Regia di Joel Coen vedi scheda film
”Noir vestito di bianco”(Sal Paradise) questo Fargo (viste le candide scenografie); comunque un noir da antologia (supadany), ma anche commedia nera (praticamente, un manifesto del genere, a mio avviso), thriller, film grottesco, drammatico e chi più ne ha più ne metta. Dunque, il tipico connubio di generi cui i cineasti di Minneapolis sono tanto affezionati. Questo è, d’altronde, il loro modo di smuovere il terreno di certezze sul quale tutti (però) poggiamo; così loro denunciano la totale perdita di valori (a tutti i livelli) della nostra società, il suo disfacimento morale. Ad un cinismo brutale e disumano, infatti, se ne contrappone un altro meno visibile, ma altrettanto agghiacciante.

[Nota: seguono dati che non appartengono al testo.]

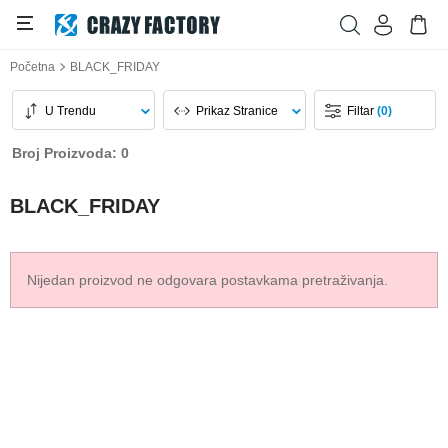
Početna
BLACK_FRIDAY
U Trendu
Prikaz Stranice
Filtar
(0)
Broj Proizvoda: 0
BLACK_FRIDAY
Nijedan proizvod ne odgovara postavkama pretraživanja.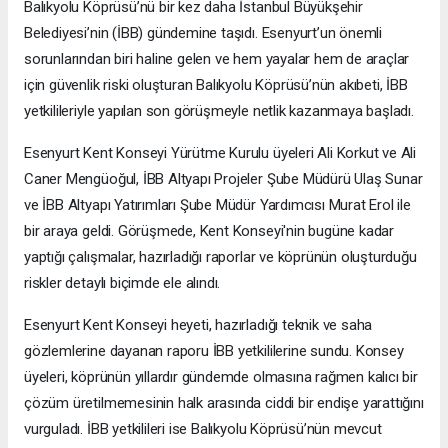
Balıkyolu Köprüsü’nü bir kez daha İstanbul Büyükşehir
Belediyesi’nin (İBB) gündemine taşıdı. Esenyurt’un önemli
sorunlarından biri haline gelen ve hem yayalar hem de araçlar
için güvenlik riski oluşturan Balıkyolu Köprüsü’nün akıbeti, İBB
yetkilileriyle yapılan son görüşmeyle netlik kazanmaya başladı.
Esenyurt Kent Konseyi Yürütme Kurulu üyeleri Ali Korkut ve Ali
Caner Mengüoğul, İBB Altyapı Projeler Şube Müdürü Ulaş Sunar
ve İBB Altyapı Yatırımları Şube Müdür Yardımcısı Murat Erol ile
bir araya geldi. Görüşmede, Kent Konseyi'nin bugüne kadar
yaptığı çalışmalar, hazırladığı raporlar ve köprünün oluşturduğu
riskler detaylı biçimde ele alındı.
Esenyurt Kent Konseyi heyeti, hazırladığı teknik ve saha
gözlemlerine dayanan raporu İBB yetkililerine sundu. Konsey
üyeleri, köprünün yıllardır gündemde olmasına rağmen kalıcı bir
çözüm üretilmemesinin halk arasında ciddi bir endişe yarattığını
vurguladı. İBB yetkilileri ise Balıkyolu Köprüsü’nün mevcut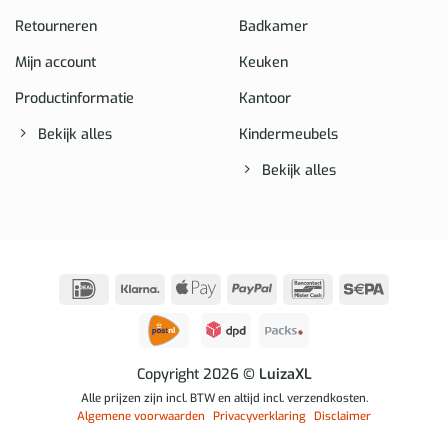
Retourneren
Badkamer
Mijn account
Keuken
Productinformatie
Kantoor
Bekijk alles
Kindermeubels
Bekijk alles
IDeal
Klarna
Apple
PayPal
Bancontact
Sepa
Pay
Copyright 2026
© LuizaXL
Alle prijzen zijn incl. BTW en altijd incl. verzendkosten.
Algemene voorwaarden
Privacyverklaring
Disclaimer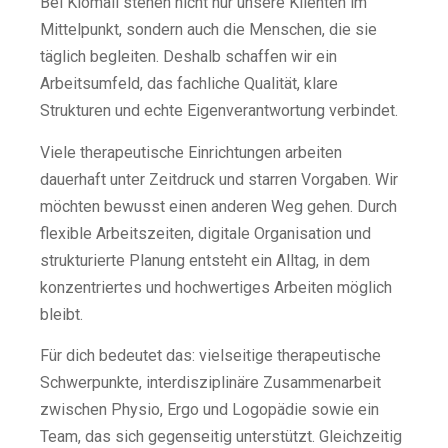
Bei Kiomall stehen nicht nur unsere Klienten im
Mittelpunkt, sondern auch die Menschen, die sie
täglich begleiten. Deshalb schaffen wir ein
Arbeitsumfeld, das fachliche Qualität, klare
Strukturen und echte Eigenverantwortung verbindet.
Viele therapeutische Einrichtungen arbeiten
dauerhaft unter Zeitdruck und starren Vorgaben. Wir
möchten bewusst einen anderen Weg gehen. Durch
flexible Arbeitszeiten, digitale Organisation und
strukturierte Planung entsteht ein Alltag, in dem
konzentriertes und hochwertiges Arbeiten möglich
bleibt.
Für dich bedeutet das: vielseitige therapeutische
Schwerpunkte, interdisziplinäre Zusammenarbeit
zwischen Physio, Ergo und Logopädie sowie ein
Team, das sich gegenseitig unterstützt. Gleichzeitig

L’orrore entra di prepotenza “nel dolce fluire delle cose quotidiane”(Peppe Comune) eppure non ne devia minimamente il corso. E’ la cinica apatia dell’era moderna (da brividi la smorta indifferenza del marito di Marge) a prendere il sopravvento (tant’è che il macabro uso distorto di un tritalegna finisce, paradossalmente, per passare in secondo piano).
E questo - al di là di qualche imbarazzata smorfia di sorriso (che il film inevitabilmente suscita) - è davvero preoccupante (a nulla valendo la rettifica finale, nei titoli di coda, in ordine al carattere squisitamente fittizio delle vicende narrate, contrariamente a quanto inizialmente annunciato).
Inutile dire che se ne consiglia la visione (visto l’argomento e, soprattutto, il modo in cui è trattato) solo agli estimatori del cinema dei Coen (nei quali, però, io fatico a riconoscermi).